(Stored data entries)

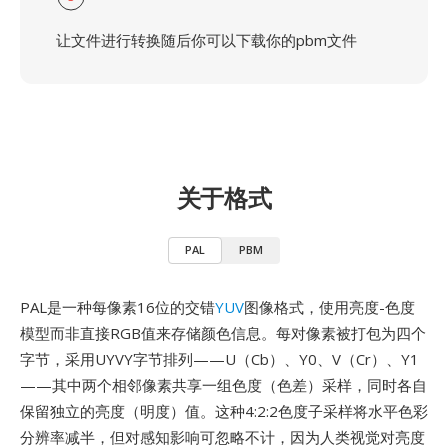
让文件进行转换随后你可以下载你的pbm文件
关于格式
PAL
PBM
PAL是一种每像素16位的交错
YUV
图像格式，使用亮度-色度
模型而非直接RGB值来存储颜色信息。每对像素被打包为四个
字节，采用UYVY字节排列——U（Cb）、Y0、V（Cr）、Y1
——其中两个相邻像素共享一组色度（色差）采样，同时各自
保留独立的亮度（明度）值。这种4:2:2色度子采样将水平色彩
分辨率减半，但对感知影响可忽略不计，因为人类视觉对亮度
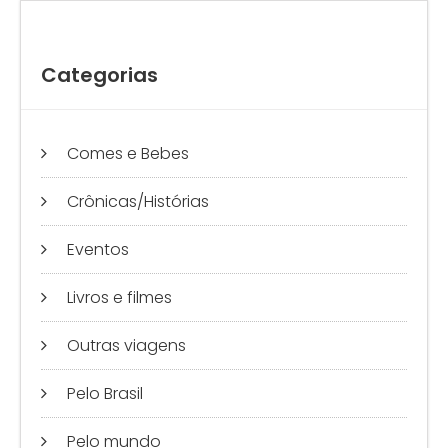
0
Categorias
Comes e Bebes
Crônicas/Histórias
Eventos
Livros e filmes
Outras viagens
Pelo Brasil
Pelo mundo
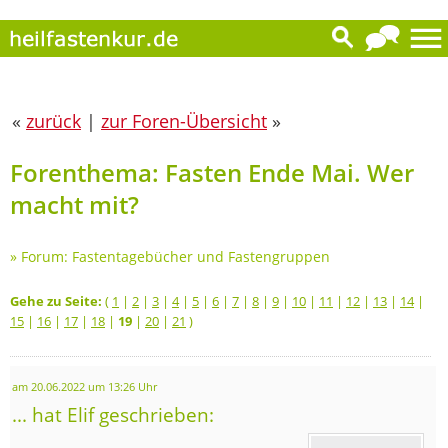
«
zurück
|
zur Foren-Übersicht
»
Forenthema: Fasten Ende Mai. Wer
macht mit?
»
Forum: Fastentagebücher und Fastengruppen
Gehe zu Seite:
(
1
|
2
|
3
|
4
|
5
|
6
|
7
|
8
|
9
|
10
|
11
|
12
|
13
|
14
|
15
|
16
|
17
|
18
|
19
|
20
|
21
)
am 20.06.2022 um 13:26 Uhr
... hat Elif geschrieben:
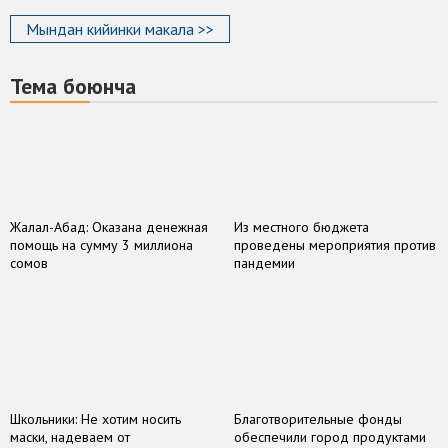
Мындан кийинки макала >>
Тема боюнча
Жалал-Абад: Оказана денежная
Из местного бюджета
помощь на сумму 3 миллиона
проведены мероприятия против
сомов
пандемии
Школьники: Не хотим носить
Благотворительные фонды
маски, надеваем от
обеспечили город продуктами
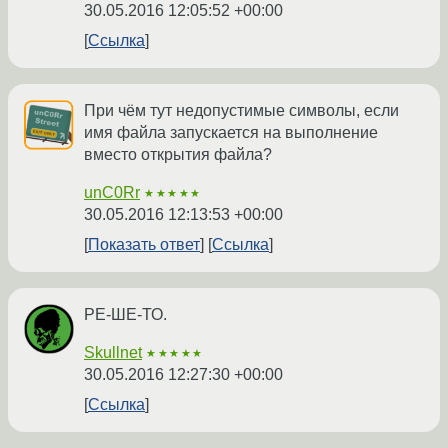
30.05.2016 12:05:52 +00:00
Ссылка
При чём тут недопустимые символы, если
имя файла запускается на выполнение
вместо открытия файла?
unC0Rr
★★★★★
30.05.2016 12:13:53 +00:00
Показать ответ
Ссылка
РЕ-ШЕ-ТО.
Skullnet
★★★★★
30.05.2016 12:27:30 +00:00
Ссылка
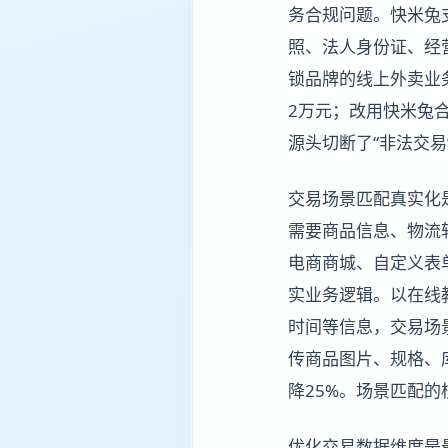
务合规问题。快米兔
照、法人身份证、经
锁品牌的线上外卖业
2万元；改用快米兔
源头切断了“非法交
交易场景匹配真实化
需要商品信息、物流
电商商城、自定义表
实业务逻辑。以在线
时间等信息，交易场
传商品图片、规格、
降25%。场景匹配的
优化交易数据维度是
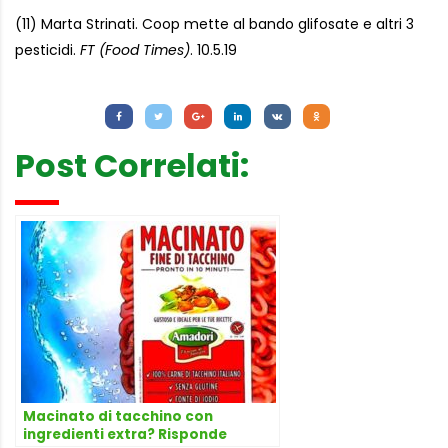
(11) Marta Strinati. Coop mette al bando glifosate e altri 3
pesticidi.
FT (Food Times)
. 10.5.19
Letture:
1.109
Post Correlati:
Macinato di tacchino con
ingredienti extra? Risponde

Instructions for the task → The expected reply is a number only, the tally of lines in the data where the word "файла" is found.

The answer → 2